Racontez nous votre début comme créatif. Quel est votre parcours ?
Après 1 an et demi de stage, Jo et
moi étions à la recherche d’un emploi. Marcel était la seule agence où
l’on aurait accepté de reprendre un stage. Nous étions les premiers
créatifs dans les locaux de la hotshop de Publicis basé rue de
Courcelles, notre stage devait durer 3 mois mais Fred&Farid nous
ont embauché au bout de 10 jours… Nous avons participé à l’ensemble des
compétitions qui ont fait le succès économique de cette agence
notamment Coca-Cola. Nous sommes passés Directeurs de Création
Assistant sur l’ensemble des budgets de l’agence après l’arrivée du
budget Orange. Nous avons continué l’aventure avec eux chez FFL où nous
avons travaillé sur la plupart des sujets. J’ai travaillé en très de
temps de temps sur suffisamment de projets pour me faire une formation
accélérée à toutes les facettes de ce métier. J’ai quitté FFL début
Janvier 09.
Quel est votre
vision du métier de créatif, à la lumière du contexte économique actuel
? Est-ce la fin de la sacro sainte combinaison CR- DA ?
Avec
l’émergence de nouveaux supports, le métier se recentre sur l’idée, on
peut de nos jours ne pas maitriser les mots et l’image et pourtant,
être un bon créatif.

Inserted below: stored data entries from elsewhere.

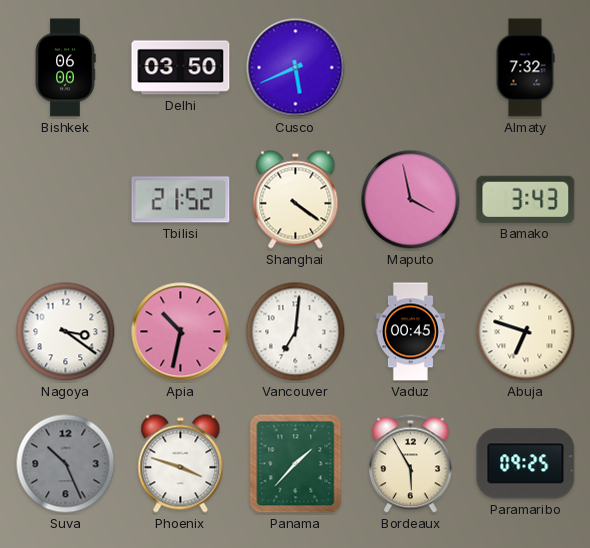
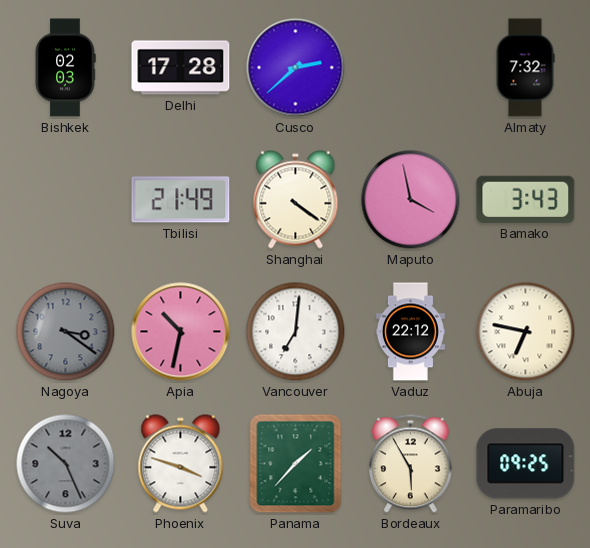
Bishkek: 06:00 -> 02:03
Delhi: 03:50 -> 17:28
Cusco: 5:41 -> 2:38
Tbilisi: 21:52 -> 21:49
Nagoya dial: white -> grey
Vaduz: 00:45 -> 22:12
Abuja: 6:48 -> 6:47
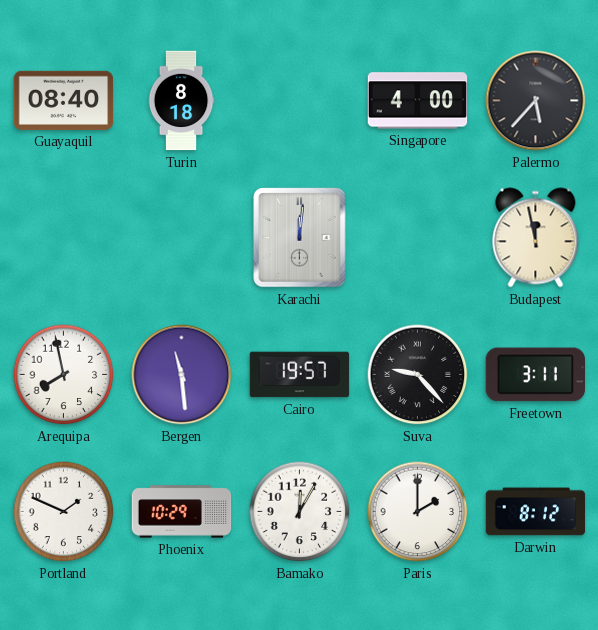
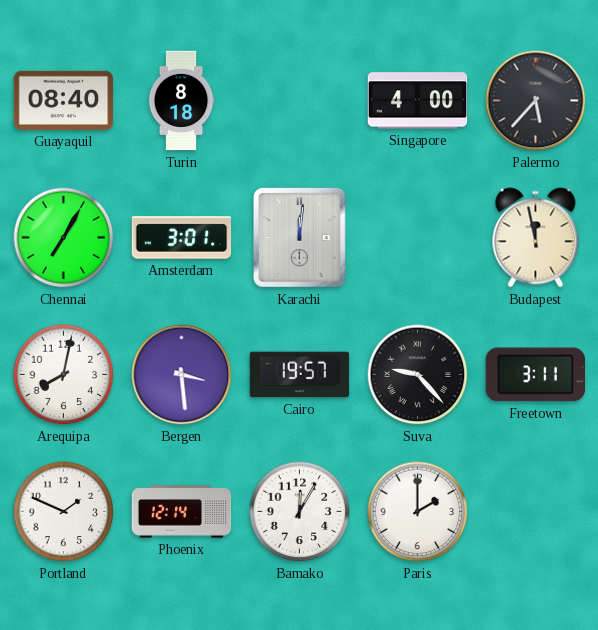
Chennai: none -> 7:05
Amsterdam: none -> 3:01
Arequipa: 7:58 -> 8:02
Bergen: 11:29 -> 3:29
Phoenix: 10:29 -> 12:14
Darwin: 8:12 -> none
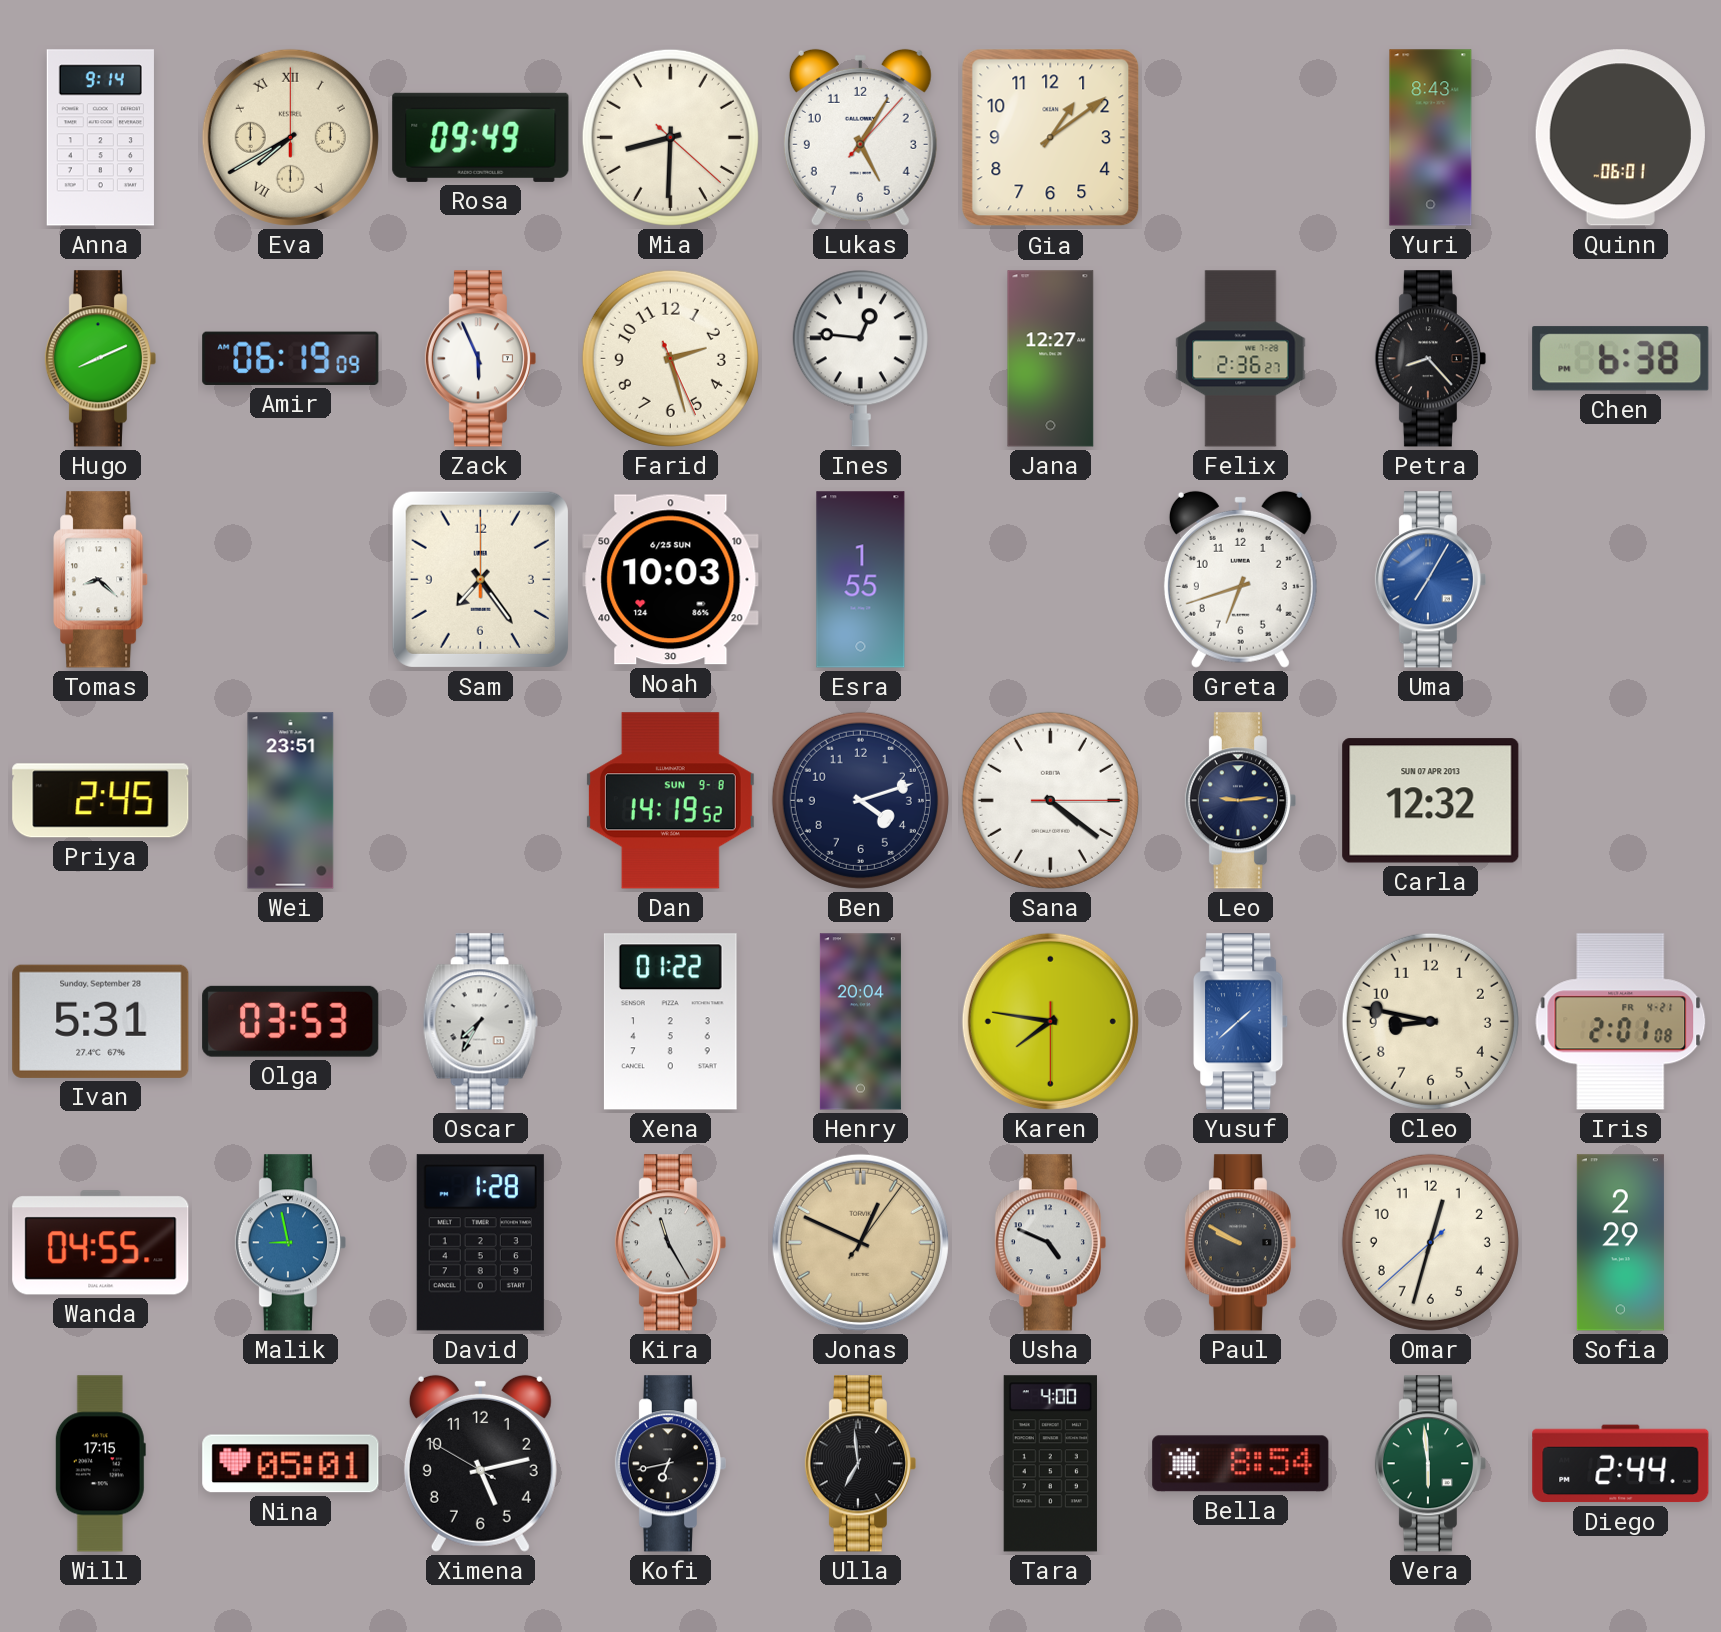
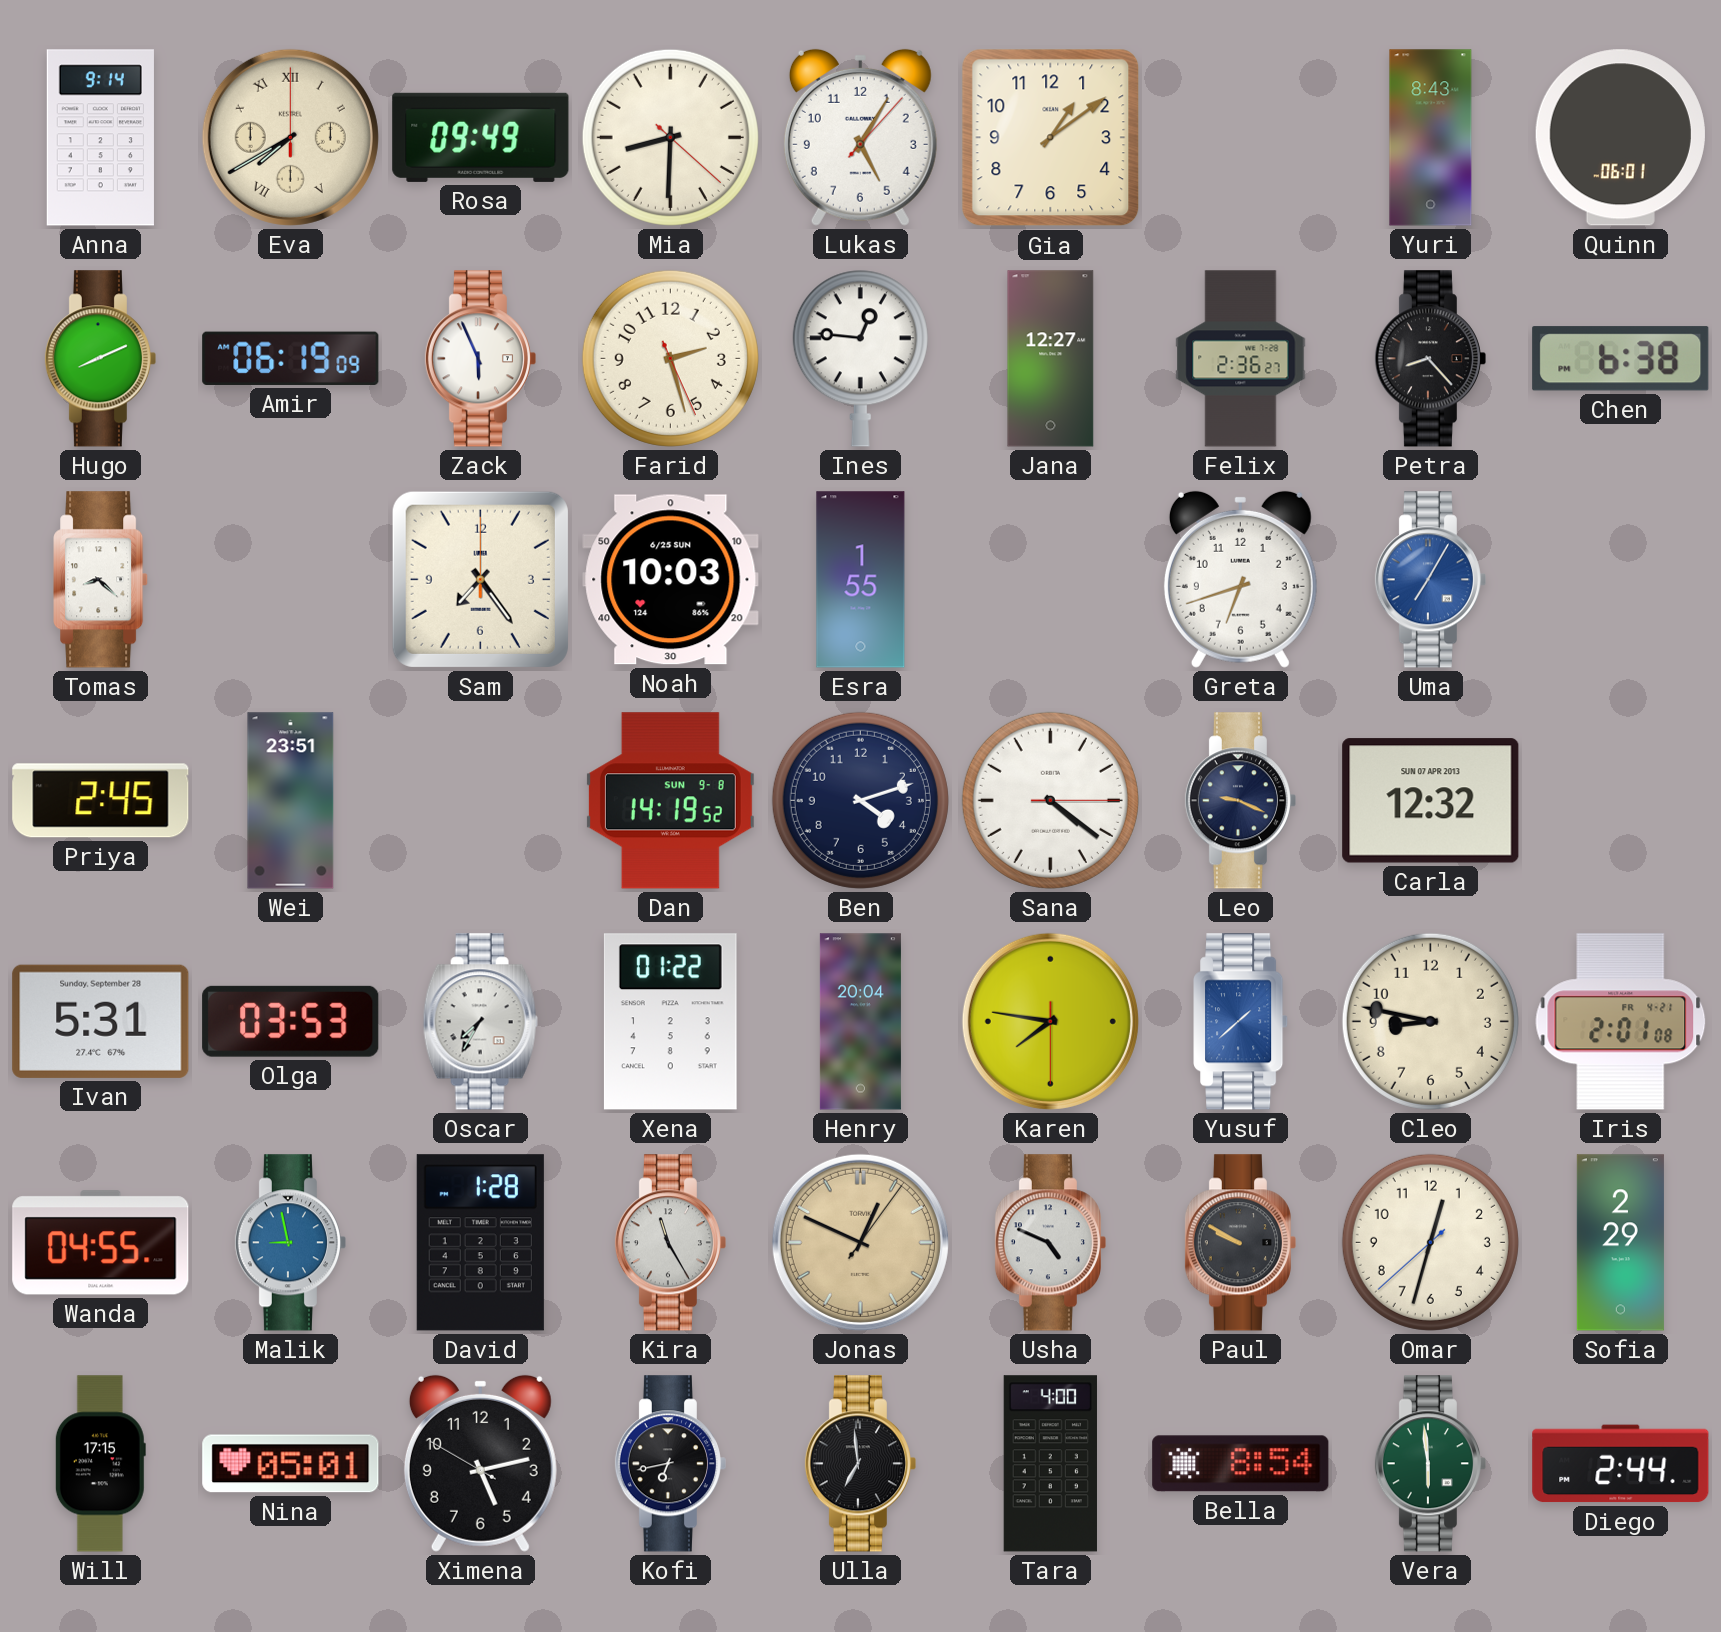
Leo: 9:14 -> 9:19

Ce qui justifie la variété des profils de la
nouvelle génération de créatifs. La seule compétence en laquelle je
crois, c’est le travail.
Vous possédez un portfolio de marques impressionnant pour votre âge (Orangina, Orange, Adidas entre autres) Quel serait la marque que vous rêveriez de promouvoir, et pourquoi ?
Nike,
c’est une marque avec laquelle ma génération a grandi. Et compte tenu
de son historique créatif, renouveler la communication de cette marque
est un défi que je rêve de relever.
Lorsque
je vous ai contacté la première fois, en faisant référence aux
quolibets ainsi qu’aux informations anonymes, calomnieuses et non
vérifiables à votre sujet, vous m’avez dit préférer laisser parler
votre travail futur. Vous nous ferez signe lors de la sortie de la
première campagne signée Zonnenberg ?
L’idée n’est pas
tant de faire une bonne campagne, il s’agit surtout de faire de McCann
un acteur important aussi bien en terme de business que de créativité à
Paris.
Votre patron, Elie
Ohayon, vous a qualifié de premier DC de la fracture post-digitale.
Mais qu'est-ce que la fracture post-digitale ?
De plus en
plus d’agences commencent à intégrer des services web, mais ces
services ont leur propre fonctionnement, leur propre DA, leur propre DC
et évoluent en parallèle. Le modèle vers lequel je veux évoluer c’est
une fusion totale du web et de la création avec une réponse créative
qui part de l’idée et non du support.